Stored data:
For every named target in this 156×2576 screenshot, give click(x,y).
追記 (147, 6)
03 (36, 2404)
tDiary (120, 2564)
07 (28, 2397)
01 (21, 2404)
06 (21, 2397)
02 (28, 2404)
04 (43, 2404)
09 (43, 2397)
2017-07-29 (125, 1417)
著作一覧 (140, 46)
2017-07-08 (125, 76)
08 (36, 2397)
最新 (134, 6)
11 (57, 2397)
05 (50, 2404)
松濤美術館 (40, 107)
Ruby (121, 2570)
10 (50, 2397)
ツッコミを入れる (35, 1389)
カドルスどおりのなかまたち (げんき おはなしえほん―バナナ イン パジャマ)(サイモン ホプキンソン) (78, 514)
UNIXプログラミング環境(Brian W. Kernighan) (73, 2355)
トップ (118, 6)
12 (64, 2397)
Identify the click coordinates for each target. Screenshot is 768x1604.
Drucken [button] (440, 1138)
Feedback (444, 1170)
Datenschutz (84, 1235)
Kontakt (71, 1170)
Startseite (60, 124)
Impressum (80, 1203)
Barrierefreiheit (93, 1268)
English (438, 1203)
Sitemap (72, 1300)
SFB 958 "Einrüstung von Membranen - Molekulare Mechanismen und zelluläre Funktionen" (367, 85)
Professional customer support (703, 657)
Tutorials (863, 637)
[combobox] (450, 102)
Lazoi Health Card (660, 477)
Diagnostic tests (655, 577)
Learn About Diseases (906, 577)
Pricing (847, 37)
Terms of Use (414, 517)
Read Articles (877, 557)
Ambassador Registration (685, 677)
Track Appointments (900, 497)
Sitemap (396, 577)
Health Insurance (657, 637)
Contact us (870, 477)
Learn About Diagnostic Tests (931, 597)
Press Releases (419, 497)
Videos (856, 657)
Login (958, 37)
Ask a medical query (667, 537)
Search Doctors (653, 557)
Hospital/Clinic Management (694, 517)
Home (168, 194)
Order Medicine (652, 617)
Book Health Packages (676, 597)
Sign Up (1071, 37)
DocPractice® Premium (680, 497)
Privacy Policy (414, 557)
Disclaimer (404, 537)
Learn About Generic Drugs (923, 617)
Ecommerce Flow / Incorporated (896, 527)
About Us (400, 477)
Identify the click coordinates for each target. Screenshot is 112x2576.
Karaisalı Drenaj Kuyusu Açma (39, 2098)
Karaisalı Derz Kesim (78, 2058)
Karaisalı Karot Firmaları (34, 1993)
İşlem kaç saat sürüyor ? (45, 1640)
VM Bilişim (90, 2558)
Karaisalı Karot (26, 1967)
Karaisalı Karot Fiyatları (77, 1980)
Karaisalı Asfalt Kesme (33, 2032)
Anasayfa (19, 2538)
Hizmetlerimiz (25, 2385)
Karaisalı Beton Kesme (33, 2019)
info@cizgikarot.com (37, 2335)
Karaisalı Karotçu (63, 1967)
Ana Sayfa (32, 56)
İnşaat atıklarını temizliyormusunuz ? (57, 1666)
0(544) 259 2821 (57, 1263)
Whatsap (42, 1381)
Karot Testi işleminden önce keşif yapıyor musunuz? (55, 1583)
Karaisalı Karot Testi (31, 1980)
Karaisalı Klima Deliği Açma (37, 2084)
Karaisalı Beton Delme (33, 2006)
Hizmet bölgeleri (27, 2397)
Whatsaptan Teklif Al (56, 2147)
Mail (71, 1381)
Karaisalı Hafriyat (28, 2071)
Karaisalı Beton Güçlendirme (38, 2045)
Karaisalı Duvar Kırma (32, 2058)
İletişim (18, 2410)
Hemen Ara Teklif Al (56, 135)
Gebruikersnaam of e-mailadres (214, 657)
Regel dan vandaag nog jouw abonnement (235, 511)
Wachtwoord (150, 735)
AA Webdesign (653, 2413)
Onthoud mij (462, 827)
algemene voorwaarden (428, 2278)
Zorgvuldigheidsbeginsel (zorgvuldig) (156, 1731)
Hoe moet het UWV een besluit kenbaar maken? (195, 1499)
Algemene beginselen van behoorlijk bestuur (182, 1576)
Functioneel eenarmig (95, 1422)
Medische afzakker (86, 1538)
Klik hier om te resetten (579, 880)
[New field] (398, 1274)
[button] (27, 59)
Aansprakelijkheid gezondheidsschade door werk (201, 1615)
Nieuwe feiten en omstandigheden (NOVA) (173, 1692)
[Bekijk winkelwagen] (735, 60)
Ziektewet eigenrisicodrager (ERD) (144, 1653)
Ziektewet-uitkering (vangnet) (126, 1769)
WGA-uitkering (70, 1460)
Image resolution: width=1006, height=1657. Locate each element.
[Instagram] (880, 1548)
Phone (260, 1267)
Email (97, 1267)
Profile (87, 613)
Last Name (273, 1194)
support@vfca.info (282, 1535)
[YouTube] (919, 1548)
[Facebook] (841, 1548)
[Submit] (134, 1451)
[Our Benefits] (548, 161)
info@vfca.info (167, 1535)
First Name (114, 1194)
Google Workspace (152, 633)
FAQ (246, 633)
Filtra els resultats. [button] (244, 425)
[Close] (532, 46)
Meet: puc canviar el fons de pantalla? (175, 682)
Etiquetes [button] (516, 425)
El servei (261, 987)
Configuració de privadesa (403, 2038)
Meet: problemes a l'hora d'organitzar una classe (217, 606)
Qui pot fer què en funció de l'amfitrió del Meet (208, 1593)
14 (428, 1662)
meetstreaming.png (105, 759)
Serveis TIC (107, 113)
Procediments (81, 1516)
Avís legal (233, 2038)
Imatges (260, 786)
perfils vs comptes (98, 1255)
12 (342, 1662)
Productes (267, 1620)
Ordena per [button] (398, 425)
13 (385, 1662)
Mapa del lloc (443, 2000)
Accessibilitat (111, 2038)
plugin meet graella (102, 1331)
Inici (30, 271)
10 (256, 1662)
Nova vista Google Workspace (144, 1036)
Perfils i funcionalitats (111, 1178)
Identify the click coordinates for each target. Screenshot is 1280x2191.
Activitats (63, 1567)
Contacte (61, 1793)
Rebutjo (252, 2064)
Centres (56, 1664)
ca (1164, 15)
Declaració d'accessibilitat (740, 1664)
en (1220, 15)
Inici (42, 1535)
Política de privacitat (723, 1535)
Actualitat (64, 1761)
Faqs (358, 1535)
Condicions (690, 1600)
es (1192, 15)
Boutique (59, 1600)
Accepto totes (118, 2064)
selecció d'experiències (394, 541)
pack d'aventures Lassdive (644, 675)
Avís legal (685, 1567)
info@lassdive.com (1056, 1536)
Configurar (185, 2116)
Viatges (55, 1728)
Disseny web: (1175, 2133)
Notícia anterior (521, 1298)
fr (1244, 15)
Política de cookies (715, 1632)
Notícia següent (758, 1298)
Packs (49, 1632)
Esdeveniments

## [Action item]
An exact copy of the lines above between the line holding "ca (1164, 15)" and the line holding "Disseny web: (1175, 2133)", inclusive, is the whole answer.

## [Expected answer]
ca (1164, 15)
Declaració d'accessibilitat (740, 1664)
en (1220, 15)
Inici (42, 1535)
Política de privacitat (723, 1535)
Actualitat (64, 1761)
Faqs (358, 1535)
Condicions (690, 1600)
es (1192, 15)
Boutique (59, 1600)
Accepto totes (118, 2064)
selecció d'experiències (394, 541)
pack d'aventures Lassdive (644, 675)
Avís legal (685, 1567)
info@lassdive.com (1056, 1536)
Configurar (185, 2116)
Viatges (55, 1728)
Disseny web: (1175, 2133)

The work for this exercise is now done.